- _TASK OBJECTIVE_
Look through the material below. Copy each line that contains the string "yüzde".

- _EXTRACTED DATA_
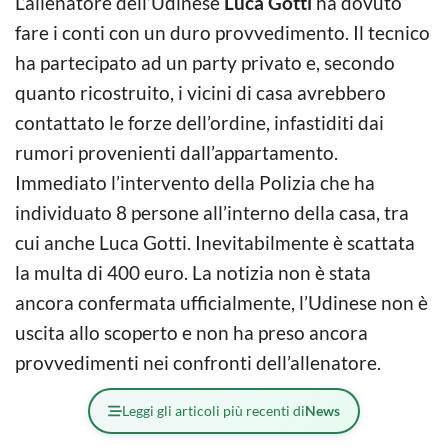
L’allenatore dell’Udinese
Luca Gotti
ha dovuto
fare i conti con un duro provvedimento. Il tecnico
ha partecipato ad un party privato e, secondo
quanto ricostruito, i vicini di casa avrebbero
contattato le forze dell’ordine, infastiditi dai
rumori provenienti dall’appartamento.
Immediato l’intervento della Polizia che ha
individuato 8 persone all’interno della casa, tra
cui anche Luca Gotti. Inevitabilmente è scattata
la multa di 400 euro. La notizia non è stata
ancora confermata ufficialmente, l’Udinese non è
uscita allo scoperto e non ha preso ancora
provvedimenti nei confronti dell’allenatore.
Leggi gli articoli più recenti di
News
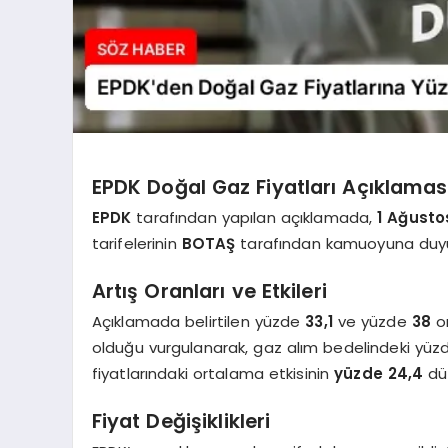
EPDK Doğal Gaz Fiyatları Açıklamas
EPDK
tarafından yapılan açıklamada,
1 Ağusto
tarifelerinin
BOTAŞ
tarafından kamuoyuna duyuru
Artış Oranları ve Etkileri
Açıklamada belirtilen yüzde
33,1
ve yüzde
38
or
olduğu vurgulanarak, gaz alım bedelindeki yüzde
fiyatlarındaki ortalama etkisinin
yüzde 24,4
düz
Fiyat Değişiklikleri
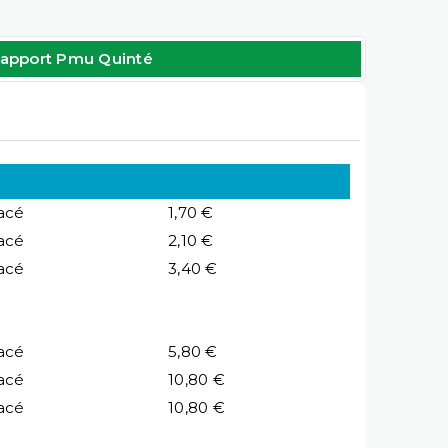
apport Pmu Quinté
acé
1,70 €
acé
2,10 €
acé
3,40 €
acé
5,80 €
acé
10,80 €
acé
10,80 €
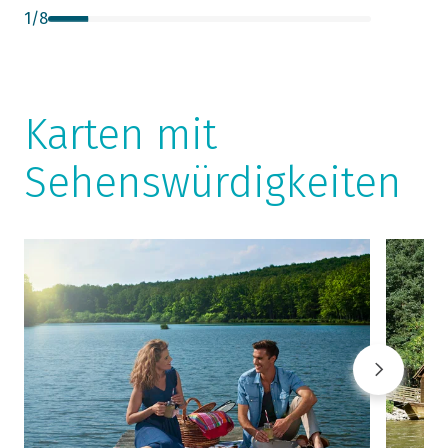
1
/
8
Karten mit
Sehenswürdigkeiten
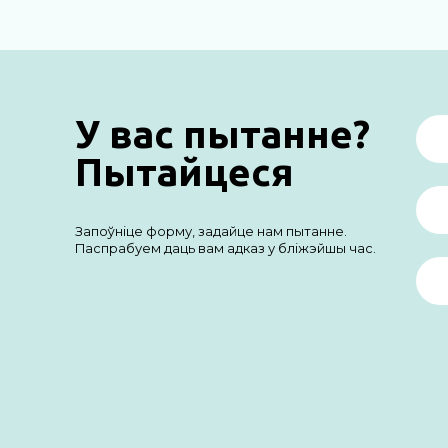
У вас пытанне?
Пытайцеся
Запоўніце форму, задайце нам пытанне.
Паспрабуем даць вам адказ у бліжэйшы час.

- _RESPONSE_
Açıklamada belirtilen yüzde
ve yüzde
olduğu vurgulanarak, gaz alım bedelindeki yüzde
yüzde 24,4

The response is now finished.